_Problem details_
From the listing below, pick out each line with the word "della".

Start of Block

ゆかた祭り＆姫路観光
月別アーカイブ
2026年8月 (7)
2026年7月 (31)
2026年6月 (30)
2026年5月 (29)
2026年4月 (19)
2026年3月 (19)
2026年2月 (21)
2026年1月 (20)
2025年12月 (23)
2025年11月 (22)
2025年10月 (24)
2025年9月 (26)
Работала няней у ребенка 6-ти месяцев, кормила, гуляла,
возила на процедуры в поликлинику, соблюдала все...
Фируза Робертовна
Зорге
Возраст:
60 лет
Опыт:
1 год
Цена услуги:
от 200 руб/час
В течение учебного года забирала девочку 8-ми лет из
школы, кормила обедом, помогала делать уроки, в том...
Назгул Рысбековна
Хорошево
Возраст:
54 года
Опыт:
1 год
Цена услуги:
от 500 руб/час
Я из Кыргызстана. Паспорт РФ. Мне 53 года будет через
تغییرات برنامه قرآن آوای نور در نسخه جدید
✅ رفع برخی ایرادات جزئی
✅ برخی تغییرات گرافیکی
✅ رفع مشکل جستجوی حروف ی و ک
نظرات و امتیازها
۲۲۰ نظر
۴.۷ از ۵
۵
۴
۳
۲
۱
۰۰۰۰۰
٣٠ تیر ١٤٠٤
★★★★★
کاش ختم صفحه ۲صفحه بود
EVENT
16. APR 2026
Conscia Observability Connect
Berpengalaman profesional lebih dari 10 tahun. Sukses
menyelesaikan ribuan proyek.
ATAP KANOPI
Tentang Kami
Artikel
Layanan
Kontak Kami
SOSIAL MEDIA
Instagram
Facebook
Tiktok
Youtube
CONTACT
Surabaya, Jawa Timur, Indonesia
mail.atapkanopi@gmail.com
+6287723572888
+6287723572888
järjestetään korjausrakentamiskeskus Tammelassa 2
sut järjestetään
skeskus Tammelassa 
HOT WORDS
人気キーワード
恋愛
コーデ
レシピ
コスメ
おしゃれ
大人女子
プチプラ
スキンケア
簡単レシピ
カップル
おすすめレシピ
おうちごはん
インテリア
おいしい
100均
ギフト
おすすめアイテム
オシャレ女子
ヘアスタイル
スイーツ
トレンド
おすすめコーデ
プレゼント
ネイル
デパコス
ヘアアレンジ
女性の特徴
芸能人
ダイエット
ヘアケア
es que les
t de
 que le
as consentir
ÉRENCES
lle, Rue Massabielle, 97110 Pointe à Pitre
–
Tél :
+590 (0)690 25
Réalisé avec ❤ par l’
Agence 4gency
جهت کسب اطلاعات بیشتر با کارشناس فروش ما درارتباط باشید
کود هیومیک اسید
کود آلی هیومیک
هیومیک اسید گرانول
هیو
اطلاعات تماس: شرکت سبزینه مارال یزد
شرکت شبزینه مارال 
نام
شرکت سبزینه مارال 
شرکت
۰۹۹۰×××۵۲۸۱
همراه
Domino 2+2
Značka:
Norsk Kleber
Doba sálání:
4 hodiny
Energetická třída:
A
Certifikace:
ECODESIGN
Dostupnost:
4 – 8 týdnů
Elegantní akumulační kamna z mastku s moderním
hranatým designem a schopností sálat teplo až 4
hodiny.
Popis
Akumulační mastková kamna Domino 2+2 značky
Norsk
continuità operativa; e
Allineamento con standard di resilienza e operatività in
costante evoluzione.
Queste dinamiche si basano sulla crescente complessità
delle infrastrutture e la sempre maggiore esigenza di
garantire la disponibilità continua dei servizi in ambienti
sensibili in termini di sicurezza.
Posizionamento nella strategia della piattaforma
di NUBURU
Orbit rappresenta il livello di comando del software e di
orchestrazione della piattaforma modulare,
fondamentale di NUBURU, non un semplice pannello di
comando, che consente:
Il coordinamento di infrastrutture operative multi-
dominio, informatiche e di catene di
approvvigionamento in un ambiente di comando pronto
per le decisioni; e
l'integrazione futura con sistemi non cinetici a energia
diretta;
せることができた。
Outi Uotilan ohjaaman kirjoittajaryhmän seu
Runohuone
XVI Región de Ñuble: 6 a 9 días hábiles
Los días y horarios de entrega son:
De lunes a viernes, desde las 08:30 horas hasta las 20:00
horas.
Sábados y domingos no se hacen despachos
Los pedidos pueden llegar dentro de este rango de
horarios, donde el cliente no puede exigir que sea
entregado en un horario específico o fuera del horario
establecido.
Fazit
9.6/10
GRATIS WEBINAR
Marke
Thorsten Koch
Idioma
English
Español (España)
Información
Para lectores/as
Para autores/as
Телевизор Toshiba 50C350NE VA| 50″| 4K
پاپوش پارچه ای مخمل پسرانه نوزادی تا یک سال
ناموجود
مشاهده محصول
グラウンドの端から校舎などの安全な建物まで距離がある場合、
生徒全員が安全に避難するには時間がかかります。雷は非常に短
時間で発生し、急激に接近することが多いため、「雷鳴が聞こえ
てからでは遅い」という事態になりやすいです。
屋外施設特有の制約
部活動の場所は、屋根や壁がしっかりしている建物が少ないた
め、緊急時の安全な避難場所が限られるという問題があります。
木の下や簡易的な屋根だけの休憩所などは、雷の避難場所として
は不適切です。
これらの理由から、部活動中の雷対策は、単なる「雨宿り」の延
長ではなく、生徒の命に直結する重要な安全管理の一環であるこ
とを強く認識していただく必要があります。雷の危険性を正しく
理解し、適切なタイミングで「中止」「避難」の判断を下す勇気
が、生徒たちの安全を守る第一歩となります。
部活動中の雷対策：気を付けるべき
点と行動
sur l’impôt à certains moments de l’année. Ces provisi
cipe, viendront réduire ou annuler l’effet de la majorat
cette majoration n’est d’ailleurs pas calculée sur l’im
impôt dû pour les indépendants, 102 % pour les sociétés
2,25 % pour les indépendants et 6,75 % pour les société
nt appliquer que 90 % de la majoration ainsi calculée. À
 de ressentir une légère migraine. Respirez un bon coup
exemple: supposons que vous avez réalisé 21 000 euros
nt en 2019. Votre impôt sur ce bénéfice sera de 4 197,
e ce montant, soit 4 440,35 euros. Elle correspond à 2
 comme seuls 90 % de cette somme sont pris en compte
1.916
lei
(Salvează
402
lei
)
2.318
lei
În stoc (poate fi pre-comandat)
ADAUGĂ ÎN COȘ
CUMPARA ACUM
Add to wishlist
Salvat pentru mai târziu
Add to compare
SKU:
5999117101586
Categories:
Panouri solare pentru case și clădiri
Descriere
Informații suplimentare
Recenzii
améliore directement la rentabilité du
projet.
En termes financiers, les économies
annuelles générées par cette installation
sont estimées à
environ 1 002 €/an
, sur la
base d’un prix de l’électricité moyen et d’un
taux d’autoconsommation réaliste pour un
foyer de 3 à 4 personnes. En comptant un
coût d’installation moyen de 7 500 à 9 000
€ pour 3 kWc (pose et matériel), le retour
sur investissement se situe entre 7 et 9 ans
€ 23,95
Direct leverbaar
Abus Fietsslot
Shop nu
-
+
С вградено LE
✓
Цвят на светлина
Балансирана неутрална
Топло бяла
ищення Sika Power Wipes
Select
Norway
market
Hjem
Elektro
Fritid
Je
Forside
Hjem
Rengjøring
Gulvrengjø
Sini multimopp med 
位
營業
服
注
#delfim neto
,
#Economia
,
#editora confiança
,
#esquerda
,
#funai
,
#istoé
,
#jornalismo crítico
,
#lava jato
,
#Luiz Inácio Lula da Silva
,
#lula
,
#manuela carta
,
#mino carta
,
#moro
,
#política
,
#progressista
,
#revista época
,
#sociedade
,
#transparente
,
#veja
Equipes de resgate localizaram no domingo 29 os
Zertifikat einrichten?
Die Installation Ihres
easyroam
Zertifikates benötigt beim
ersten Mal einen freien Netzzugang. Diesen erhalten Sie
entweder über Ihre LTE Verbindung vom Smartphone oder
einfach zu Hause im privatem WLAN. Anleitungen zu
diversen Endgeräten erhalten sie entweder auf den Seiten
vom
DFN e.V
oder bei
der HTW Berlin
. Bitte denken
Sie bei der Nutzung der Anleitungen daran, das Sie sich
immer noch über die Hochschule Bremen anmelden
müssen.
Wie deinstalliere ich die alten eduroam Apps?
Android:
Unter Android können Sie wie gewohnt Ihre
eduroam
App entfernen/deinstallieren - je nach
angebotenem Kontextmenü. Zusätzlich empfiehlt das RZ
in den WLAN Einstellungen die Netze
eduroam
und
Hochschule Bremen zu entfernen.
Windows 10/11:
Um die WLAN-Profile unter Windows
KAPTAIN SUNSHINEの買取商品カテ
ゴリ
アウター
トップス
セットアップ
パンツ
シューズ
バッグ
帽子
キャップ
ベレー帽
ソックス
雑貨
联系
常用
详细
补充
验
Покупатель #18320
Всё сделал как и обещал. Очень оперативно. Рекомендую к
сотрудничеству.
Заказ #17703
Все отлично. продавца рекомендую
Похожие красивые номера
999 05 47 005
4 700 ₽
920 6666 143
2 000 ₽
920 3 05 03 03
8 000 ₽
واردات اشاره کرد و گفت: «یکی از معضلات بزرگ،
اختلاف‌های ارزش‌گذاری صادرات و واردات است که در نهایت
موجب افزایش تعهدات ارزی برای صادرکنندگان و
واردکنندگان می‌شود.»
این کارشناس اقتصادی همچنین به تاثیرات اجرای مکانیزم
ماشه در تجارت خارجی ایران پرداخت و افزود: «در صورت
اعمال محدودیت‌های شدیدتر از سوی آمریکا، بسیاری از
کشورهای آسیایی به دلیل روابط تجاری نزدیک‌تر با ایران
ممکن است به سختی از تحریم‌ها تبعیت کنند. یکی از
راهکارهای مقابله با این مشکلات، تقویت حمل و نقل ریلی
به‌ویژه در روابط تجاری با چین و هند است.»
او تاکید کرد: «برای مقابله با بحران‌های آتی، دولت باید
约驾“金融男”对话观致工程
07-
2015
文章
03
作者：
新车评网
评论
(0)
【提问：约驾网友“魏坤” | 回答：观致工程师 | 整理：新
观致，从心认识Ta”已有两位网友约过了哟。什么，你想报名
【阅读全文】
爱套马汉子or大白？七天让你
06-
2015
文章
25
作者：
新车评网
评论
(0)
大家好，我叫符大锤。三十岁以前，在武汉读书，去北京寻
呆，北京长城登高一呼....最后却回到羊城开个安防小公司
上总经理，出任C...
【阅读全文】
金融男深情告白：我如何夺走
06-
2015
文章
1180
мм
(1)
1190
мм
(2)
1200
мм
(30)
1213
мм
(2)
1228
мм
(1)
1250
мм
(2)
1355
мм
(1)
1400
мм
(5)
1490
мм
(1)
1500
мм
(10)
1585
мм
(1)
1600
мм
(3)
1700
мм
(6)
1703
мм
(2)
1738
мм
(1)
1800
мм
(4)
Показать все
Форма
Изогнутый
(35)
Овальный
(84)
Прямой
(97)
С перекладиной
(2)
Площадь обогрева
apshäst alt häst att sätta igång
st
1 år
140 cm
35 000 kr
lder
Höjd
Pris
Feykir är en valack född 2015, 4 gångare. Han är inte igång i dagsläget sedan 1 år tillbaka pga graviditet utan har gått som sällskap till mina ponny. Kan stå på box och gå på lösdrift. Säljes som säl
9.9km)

End of Block

_Completed exercise_
Posizionamento nella strategia della piattaforma
orchestrazione della piattaforma modulare,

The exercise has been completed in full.